[Data for the task]:

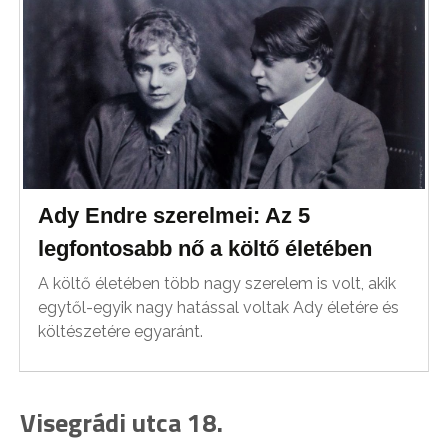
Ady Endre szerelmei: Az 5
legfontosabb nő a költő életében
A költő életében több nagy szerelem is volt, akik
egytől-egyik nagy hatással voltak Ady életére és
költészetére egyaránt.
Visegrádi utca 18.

--

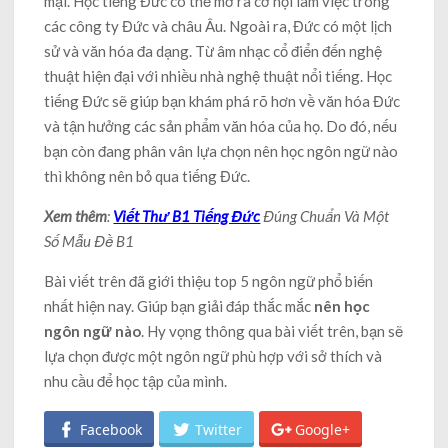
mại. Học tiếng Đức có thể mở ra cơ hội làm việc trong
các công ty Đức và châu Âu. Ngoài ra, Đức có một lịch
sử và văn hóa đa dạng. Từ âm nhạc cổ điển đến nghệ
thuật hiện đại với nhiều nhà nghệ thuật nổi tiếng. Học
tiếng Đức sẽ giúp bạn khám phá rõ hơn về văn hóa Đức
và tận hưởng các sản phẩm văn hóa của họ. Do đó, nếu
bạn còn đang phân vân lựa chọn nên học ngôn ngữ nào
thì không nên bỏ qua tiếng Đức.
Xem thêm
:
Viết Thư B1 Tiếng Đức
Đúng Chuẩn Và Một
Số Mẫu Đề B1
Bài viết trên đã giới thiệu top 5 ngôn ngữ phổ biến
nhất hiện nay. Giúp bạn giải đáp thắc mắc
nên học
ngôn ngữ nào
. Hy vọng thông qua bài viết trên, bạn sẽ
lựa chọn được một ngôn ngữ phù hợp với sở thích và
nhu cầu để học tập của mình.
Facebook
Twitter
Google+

[Try it]: Starting at the line above that contains "tiếng Đức sẽ", write out each line exactly until the line that contains "trên, bạn sẽ" has been written, and stop there.

[Answer space]:
tiếng Đức sẽ giúp bạn khám phá rõ hơn về văn hóa Đức
và tận hưởng các sản phẩm văn hóa của họ. Do đó, nếu
bạn còn đang phân vân lựa chọn nên học ngôn ngữ nào
thì không nên bỏ qua tiếng Đức.
Xem thêm
:
Viết Thư B1 Tiếng Đức
Đúng Chuẩn Và Một
Số Mẫu Đề B1
Bài viết trên đã giới thiệu top 5 ngôn ngữ phổ biến
nhất hiện nay. Giúp bạn giải đáp thắc mắc
nên học
ngôn ngữ nào
. Hy vọng thông qua bài viết trên, bạn sẽ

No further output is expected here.